- **Task objective**
Copy out the data below, all of it, exactly.

- **Raw data**
########################################
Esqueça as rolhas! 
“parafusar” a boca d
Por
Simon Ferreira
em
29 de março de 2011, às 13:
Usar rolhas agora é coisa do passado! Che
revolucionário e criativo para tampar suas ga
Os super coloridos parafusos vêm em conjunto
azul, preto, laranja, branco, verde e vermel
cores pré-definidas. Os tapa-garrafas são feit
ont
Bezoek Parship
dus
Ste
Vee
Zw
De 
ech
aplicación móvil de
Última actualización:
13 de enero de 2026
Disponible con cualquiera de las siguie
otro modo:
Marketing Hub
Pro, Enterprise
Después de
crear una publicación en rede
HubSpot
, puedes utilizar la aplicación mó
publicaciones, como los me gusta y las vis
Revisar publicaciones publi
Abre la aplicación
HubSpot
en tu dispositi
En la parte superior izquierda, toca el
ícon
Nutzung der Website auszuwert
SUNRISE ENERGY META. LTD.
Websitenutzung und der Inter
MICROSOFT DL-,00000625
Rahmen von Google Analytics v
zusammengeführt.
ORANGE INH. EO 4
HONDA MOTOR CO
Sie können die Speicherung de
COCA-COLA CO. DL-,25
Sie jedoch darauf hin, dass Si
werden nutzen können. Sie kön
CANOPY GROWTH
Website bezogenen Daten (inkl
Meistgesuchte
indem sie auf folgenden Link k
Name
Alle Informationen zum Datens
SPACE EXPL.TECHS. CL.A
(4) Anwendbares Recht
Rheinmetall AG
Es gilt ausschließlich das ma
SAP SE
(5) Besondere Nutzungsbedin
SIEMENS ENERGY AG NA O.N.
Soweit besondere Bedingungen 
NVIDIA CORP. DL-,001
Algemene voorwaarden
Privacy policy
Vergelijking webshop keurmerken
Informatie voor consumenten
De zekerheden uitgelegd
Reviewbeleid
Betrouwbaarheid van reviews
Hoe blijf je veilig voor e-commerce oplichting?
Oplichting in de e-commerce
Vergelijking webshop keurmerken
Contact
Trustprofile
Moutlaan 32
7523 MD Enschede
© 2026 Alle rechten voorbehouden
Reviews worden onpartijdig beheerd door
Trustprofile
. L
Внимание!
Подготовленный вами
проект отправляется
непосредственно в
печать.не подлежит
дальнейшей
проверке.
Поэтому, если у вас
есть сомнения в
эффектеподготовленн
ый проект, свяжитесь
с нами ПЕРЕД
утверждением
########################################
- **Task answer**
Esqueça as rolhas! 
“parafusar” a boca d
Por
Simon Ferreira
em
29 de março de 2011, às 13:
Usar rolhas agora é coisa do passado! Che
revolucionário e criativo para tampar suas ga
Os super coloridos parafusos vêm em conjunto
azul, preto, laranja, branco, verde e vermel
cores pré-definidas. Os tapa-garrafas são feit
ont
Bezoek Parship
dus
Ste
Vee
Zw
De 
ech
aplicación móvil de
Última actualización:
13 de enero de 2026
Disponible con cualquiera de las siguie
otro modo:
Marketing Hub
Pro, Enterprise
Después de
crear una publicación en rede
HubSpot
, puedes utilizar la aplicación mó
publicaciones, como los me gusta y las vis
Revisar publicaciones publi
Abre la aplicación
HubSpot
en tu dispositi
En la parte superior izquierda, toca el
ícon
Nutzung der Website auszuwert
SUNRISE ENERGY META. LTD.
Websitenutzung und der Inter
MICROSOFT DL-,00000625
Rahmen von Google Analytics v
zusammengeführt.
ORANGE INH. EO 4
HONDA MOTOR CO
Sie können die Speicherung de
COCA-COLA CO. DL-,25
Sie jedoch darauf hin, dass Si
werden nutzen können. Sie kön
CANOPY GROWTH
Website bezogenen Daten (inkl
Meistgesuchte
indem sie auf folgenden Link k
Name
Alle Informationen zum Datens
SPACE EXPL.TECHS. CL.A
(4) Anwendbares Recht
Rheinmetall AG
Es gilt ausschließlich das ma
SAP SE
(5) Besondere Nutzungsbedin
SIEMENS ENERGY AG NA O.N.
Soweit besondere Bedingungen 
NVIDIA CORP. DL-,001
Algemene voorwaarden
Privacy policy
Vergelijking webshop keurmerken
Informatie voor consumenten
De zekerheden uitgelegd
Reviewbeleid
Betrouwbaarheid van reviews
Hoe blijf je veilig voor e-commerce oplichting?
Oplichting in de e-commerce
Vergelijking webshop keurmerken
Contact
Trustprofile
Moutlaan 32
7523 MD Enschede
© 2026 Alle rechten voorbehouden
Reviews worden onpartijdig beheerd door
Trustprofile
. L
Внимание!
Подготовленный вами
проект отправляется
непосредственно в
печать.не подлежит
дальнейшей
проверке.
Поэтому, если у вас
есть сомнения в
эффектеподготовленн
ый проект, свяжитесь
с нами ПЕРЕД
утверждением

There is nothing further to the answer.